Sometimes performance problems sneak into SQL Server after a software release that involves database schema or code changes, or after SQL Server is upgraded to a new version or patched. Other times, SQL queries suddenly start performing poorly for no apparent reason at all.
I’m sure we’ve all experienced this situation: your system is humming along, and you’ve tuned queries, updated statistics, added indexes, and done all the good things to ensure that it continues to hum along. Suddenly, however, you get a phone call or instant message or text or an alert, possibly all four at once, telling you that an application process is “running slow”, and what the heck is going on?
Your job is to fix things quickly, but you don’t even know what happened. How do you deal with this sudden change in performance? Here’s one way to track down the cause of the problem:
- Find out the most expensive queries running in SQL Server, over the period of slowdown
- Review the query plan and query execution statistics and wait types for the slowest query
- Review the Query History over the period where performance changed. Did the execution plan change too?

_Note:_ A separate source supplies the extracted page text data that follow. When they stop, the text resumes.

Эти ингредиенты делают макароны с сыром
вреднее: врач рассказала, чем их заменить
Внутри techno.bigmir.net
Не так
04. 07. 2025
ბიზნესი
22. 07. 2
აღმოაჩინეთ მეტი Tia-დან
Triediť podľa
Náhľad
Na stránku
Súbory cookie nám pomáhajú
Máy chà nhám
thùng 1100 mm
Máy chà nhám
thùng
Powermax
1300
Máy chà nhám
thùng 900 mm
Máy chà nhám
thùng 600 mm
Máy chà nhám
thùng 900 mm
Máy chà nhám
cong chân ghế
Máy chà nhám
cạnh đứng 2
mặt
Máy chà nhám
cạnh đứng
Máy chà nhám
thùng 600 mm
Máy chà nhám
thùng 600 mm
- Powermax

- Investigate variations in performance metrics and server resource usage over the periods of “normal” and “bad” performance, and work out what changed and why
- Diagnosis and query tuning
I’ll show you how to implement this plan in SQL Monitor.
1. What were the most expensive queries running when things were slow?

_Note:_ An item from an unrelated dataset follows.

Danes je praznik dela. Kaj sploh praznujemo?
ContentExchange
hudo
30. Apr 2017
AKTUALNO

The first task is to investigate what was happening on the SQL Server over the time the application was running abnormally slowly. SQL Monitor has raised a “Long running query” alert. To be alerted otherwise, you’d need to capture the diagnostic data manually (e.g. using Extended Events) and then set up associated alert conditions for SQL Agent.
Also, you’d need to have been manually tracking data from various
sys.dm_exec_* dynamic management views, such as
sys. dm_exec_query_stats or perhaps use Extended Events to set up query tracing. However, SQL Monitor automatically collects all the data you need. Open SQL Monitor, navigate to the affected instance and open the Overview screen and examine the interactive activity graph for the period in question. You can see the CPU, Disk IO and waits have all spiked over this period.

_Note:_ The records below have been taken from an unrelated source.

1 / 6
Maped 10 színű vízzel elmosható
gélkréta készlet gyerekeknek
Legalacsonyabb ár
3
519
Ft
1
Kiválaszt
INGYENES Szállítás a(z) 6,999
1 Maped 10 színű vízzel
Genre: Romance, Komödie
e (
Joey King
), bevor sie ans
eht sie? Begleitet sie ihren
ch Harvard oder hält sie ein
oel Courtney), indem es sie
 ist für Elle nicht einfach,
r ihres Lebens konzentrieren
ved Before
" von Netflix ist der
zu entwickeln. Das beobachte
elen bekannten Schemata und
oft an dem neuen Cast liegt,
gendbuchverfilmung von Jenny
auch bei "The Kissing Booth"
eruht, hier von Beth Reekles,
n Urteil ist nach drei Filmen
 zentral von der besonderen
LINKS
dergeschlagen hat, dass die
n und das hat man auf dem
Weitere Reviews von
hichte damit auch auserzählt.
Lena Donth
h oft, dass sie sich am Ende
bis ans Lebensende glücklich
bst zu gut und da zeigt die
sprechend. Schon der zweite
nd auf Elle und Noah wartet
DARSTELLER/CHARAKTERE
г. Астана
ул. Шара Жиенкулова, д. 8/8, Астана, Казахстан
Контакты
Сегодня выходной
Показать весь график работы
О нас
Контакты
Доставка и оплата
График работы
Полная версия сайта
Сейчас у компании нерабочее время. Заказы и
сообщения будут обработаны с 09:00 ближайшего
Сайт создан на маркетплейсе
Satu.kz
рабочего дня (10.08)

Scroll further down the Overview screen and scan the list of Top 10 most expensive queries that have run over the period selected in the focus window of the interactive graph. By default, for the recent 24-hour period, this is the last 2 hours, but is adjusted using the grab bars.
In this list SQL Monitor can show us a lot of details about the general runtime characteristics of for each query. You can see that one query is called far more frequently than any others and that the number of logical reads, per execution, is 93. That seems high to you, since you know that this query only returns a few rows each time.
2. Review the query plan and execution details for the slow query
You click on the query to see further details, including the execution plan, any significant wait types associated with the query, and the query execution history. Again, if doing this manually you’d need to query the Dynamic management views and the Query Store, manually, to get all this information.
At the top of Figure 2, SQL Monitor provides a T-SQL statement to allow you to pull the plan from cache, or the option of simply using View query plan, to see it within SQL Monitor. Directly below we see the associated T-SQL Statement. If the query is part of a larger batch, or a statement within a stored procedure, the Show full query button will reveal the full batch or procedure definition, which is incredibly handy when you’re trying to identify where a query originated.
Next, we show the top wait types associated with the query. This only wait type we can see is one associated with on the CPU. This doesn’t indicate a problem, necessarily, but it does mean that the query needs CPU resources and is often waiting to get them.
Finally, we have a history of the performance and behavior of the query over a given time frame, and this section is very interesting. You can see that the number of executions per minute has plummeted over the defined period. By contrast, the duration spiked from “zero” (or very low) to around 300ms, and then back down to a higher, by steady execution time of 30ms. There have also been changes in execution plan over the same time.
These metrics are captured from the Dynamic Management Views (DMVs) such as
sys.dm_exec_query_stats. SQL Monitor maintains the data over time, and you can control the behavior using the drop downs.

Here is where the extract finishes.